En vérité, les hommes ne sont pas près de s’entendre, car ce même Capital que les uns peignent sous des couleurs si odieuses, d’autres, et je suis du nombre, en font le pain des pauvres, l’universel agent de l’égalité, l’instigateur du progrès, le libérateur des classes laborieuses et souffrantes.

Qui a tort, qui a raison ? Ce n’est pas une question de pure curiosité, car enfin, si le capital est un fléau destructeur, nous devons nous ranger dans les rangs nombreux de ceux qui lui font une guerre acharnée. Si, au contraire, il est le bienfaiteur de l’humanité, cette guerre insensée a cela d’étrange que les assaillants se portent à eux-mêmes tous les coups qu’ils dirigent contre lui.

Qu’est-ce donc que le capital ? Quelle est son origine ? Quelle est sa nature ? Quelle est sa mission ? Quels sont ses éléments ? Quels sont ses effets ?
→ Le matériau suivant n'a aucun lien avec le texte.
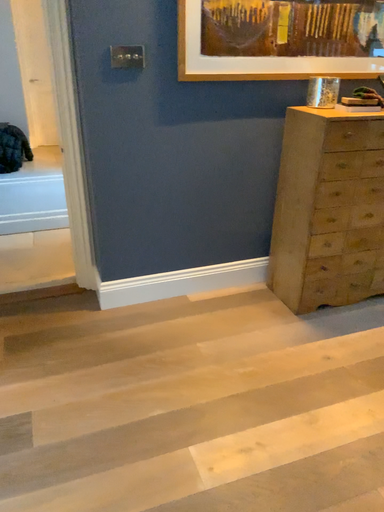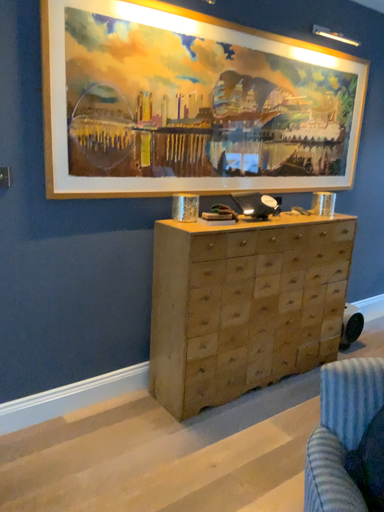 Question: Which way did the camera rotate in the video?

Choices:
 (A) rotated left
 (B) rotated right

Answer: (B)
Les uns disent : C’est le sol, cette source de toute richesse, qui a été accaparé par quelques-uns. D’autres disent : C’est l’argent, ce vil métal objet de tant de sales cupidités qui ensanglantent la terre depuis qu’elle est habitée.

Assistons à la naissance, à la première formation du capital ; c’est le moyen de nous en faire une idée juste.

Quand ce héros pacifique éternellement chéri de toutes les générations d’enfants, Robinson Crusoé, se trouva jeté par la tempête sur une île déserte, le besoin le plus impérieux de notre fragile nature le força à poursuivre, au jour le jour, la proie qui devait l’empêcher de mourir. Il aurait bien voulu construire une hutte, clore un jardin, réparer ses vêtements, fabriquer des armes ; mais il s’apercevait que, pour se livrer à ces travaux, il faut des matériaux, des instruments, et surtout des provisions, car nos besoins sont gradués de telle sorte qu’on ne peut travailler à satisfaire les uns que lorsqu’on a accumulé de quoi satisfaire les autres. Eût-il vécu pendant l’éternité tout entière, jamais Robinson n’aurait pu entreprendre la construction d’une hutte ou la confection d’un outil, s’il n’avait préalablement mis en réserve ou épargné du gibier ou du poisson.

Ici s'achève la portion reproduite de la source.